(Stored records)
· · · ·
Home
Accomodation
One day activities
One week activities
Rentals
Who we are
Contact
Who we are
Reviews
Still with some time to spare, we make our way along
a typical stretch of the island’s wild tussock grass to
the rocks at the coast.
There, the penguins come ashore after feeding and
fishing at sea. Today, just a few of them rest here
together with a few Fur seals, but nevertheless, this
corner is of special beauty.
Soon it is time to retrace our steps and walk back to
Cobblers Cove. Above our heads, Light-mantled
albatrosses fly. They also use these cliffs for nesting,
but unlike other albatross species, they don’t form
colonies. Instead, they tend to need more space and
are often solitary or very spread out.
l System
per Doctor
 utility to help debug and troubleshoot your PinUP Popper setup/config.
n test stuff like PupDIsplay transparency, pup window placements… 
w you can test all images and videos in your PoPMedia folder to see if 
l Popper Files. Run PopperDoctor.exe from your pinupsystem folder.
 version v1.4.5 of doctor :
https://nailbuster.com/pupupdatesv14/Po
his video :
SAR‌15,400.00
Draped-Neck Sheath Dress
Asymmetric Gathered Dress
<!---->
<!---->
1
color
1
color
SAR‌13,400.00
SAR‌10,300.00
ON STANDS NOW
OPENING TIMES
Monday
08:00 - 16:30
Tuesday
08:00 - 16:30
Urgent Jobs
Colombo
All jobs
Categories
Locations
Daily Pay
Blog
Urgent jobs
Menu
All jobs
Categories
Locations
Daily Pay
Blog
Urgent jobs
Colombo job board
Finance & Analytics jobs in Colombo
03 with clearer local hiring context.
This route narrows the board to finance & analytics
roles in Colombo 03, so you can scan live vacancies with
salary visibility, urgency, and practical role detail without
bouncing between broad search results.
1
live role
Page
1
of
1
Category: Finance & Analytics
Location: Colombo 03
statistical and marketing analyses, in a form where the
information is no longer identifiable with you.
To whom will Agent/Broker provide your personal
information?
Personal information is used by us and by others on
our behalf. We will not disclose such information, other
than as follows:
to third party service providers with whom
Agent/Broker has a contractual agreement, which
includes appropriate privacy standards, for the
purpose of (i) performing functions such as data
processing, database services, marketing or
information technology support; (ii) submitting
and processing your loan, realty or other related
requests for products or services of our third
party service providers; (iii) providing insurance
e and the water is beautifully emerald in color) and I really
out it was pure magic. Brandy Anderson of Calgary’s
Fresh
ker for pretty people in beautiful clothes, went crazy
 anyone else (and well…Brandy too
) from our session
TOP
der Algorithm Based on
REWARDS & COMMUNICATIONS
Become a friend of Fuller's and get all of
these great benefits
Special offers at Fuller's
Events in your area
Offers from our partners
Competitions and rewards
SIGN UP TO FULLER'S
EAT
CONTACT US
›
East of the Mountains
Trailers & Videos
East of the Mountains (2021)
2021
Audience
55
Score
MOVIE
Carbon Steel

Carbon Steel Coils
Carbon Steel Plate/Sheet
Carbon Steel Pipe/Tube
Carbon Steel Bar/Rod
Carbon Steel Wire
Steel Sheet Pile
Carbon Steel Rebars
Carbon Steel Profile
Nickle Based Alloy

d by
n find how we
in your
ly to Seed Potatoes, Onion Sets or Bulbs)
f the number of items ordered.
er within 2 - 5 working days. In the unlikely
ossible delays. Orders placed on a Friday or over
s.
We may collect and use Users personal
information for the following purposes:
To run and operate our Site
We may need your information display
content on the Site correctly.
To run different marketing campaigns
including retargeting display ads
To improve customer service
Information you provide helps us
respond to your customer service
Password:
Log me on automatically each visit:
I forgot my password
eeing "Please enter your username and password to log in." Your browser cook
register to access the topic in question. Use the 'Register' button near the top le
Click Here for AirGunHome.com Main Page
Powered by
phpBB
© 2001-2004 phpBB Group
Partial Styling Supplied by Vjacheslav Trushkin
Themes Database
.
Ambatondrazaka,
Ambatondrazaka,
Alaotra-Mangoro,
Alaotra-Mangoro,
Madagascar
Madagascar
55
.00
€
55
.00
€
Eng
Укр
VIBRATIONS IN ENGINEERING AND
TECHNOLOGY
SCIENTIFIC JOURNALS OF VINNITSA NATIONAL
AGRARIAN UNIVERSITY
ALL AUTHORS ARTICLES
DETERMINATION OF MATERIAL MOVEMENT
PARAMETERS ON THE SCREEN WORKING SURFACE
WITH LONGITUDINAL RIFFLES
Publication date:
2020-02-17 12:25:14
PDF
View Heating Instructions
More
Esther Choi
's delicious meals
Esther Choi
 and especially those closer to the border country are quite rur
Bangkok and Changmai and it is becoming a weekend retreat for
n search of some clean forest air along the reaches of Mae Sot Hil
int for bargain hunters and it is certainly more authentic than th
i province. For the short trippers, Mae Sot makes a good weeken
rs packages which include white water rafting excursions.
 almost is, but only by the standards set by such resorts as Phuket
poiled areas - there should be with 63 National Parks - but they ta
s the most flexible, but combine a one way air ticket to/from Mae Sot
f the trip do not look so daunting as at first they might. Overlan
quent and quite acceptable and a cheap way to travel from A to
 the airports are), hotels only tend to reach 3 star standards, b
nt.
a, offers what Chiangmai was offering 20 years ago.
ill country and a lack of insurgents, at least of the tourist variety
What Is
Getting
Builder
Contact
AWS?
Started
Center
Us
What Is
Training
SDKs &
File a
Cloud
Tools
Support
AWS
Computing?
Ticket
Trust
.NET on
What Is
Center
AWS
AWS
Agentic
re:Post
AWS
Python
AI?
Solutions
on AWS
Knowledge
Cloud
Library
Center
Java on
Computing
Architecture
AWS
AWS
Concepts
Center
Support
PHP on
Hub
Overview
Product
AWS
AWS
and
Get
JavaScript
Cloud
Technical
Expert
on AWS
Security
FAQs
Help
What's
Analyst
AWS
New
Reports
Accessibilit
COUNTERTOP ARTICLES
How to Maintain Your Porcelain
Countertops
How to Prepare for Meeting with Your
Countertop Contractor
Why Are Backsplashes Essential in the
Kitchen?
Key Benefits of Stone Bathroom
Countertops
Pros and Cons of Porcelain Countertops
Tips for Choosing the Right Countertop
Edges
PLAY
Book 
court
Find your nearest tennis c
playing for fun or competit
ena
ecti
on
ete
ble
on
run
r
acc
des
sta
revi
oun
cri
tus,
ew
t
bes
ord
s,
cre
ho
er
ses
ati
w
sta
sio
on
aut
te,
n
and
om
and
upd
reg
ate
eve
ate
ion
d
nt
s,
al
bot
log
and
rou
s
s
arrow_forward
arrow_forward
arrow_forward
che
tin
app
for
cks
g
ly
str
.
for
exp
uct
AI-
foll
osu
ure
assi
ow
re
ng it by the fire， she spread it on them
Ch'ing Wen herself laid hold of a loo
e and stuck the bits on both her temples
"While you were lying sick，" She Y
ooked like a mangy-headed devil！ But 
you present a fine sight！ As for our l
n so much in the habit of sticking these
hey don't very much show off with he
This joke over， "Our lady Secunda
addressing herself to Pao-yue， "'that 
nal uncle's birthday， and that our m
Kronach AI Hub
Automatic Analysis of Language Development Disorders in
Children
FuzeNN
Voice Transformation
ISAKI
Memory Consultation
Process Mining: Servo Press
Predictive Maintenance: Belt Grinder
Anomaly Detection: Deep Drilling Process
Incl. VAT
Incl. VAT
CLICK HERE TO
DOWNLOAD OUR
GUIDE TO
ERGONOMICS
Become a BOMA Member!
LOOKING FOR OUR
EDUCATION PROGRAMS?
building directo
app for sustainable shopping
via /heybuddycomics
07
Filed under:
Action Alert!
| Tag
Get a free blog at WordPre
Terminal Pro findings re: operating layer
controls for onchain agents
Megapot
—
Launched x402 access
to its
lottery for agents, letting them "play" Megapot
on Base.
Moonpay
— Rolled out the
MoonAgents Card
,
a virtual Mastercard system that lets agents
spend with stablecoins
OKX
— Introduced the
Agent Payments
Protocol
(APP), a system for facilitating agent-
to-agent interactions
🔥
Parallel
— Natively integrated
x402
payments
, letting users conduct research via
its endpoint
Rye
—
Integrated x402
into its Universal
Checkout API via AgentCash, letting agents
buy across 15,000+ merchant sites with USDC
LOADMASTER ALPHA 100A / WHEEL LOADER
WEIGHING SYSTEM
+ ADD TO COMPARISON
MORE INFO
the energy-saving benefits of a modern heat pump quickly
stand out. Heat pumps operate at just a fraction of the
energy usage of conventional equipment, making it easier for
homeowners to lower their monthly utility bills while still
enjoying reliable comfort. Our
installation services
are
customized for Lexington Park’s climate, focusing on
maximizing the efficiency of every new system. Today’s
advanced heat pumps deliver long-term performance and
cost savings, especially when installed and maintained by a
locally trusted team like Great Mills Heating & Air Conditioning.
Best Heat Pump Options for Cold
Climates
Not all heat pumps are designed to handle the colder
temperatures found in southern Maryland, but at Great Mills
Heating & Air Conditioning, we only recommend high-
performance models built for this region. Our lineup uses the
· · · ·
Reproduce the records above exactly, from the first line through the line containing "version v1.4.5 of", and output nothing else.

* _TASK SOLUTION_:
Home
Accomodation
One day activities
One week activities
Rentals
Who we are
Contact
Who we are
Reviews
Still with some time to spare, we make our way along
a typical stretch of the island’s wild tussock grass to
the rocks at the coast.
There, the penguins come ashore after feeding and
fishing at sea. Today, just a few of them rest here
together with a few Fur seals, but nevertheless, this
corner is of special beauty.
Soon it is time to retrace our steps and walk back to
Cobblers Cove. Above our heads, Light-mantled
albatrosses fly. They also use these cliffs for nesting,
but unlike other albatross species, they don’t form
colonies. Instead, they tend to need more space and
are often solitary or very spread out.
l System
per Doctor
 utility to help debug and troubleshoot your PinUP Popper setup/config.
n test stuff like PupDIsplay transparency, pup window placements… 
w you can test all images and videos in your PoPMedia folder to see if 
l Popper Files. Run PopperDoctor.exe from your pinupsystem folder.
 version v1.4.5 of doctor :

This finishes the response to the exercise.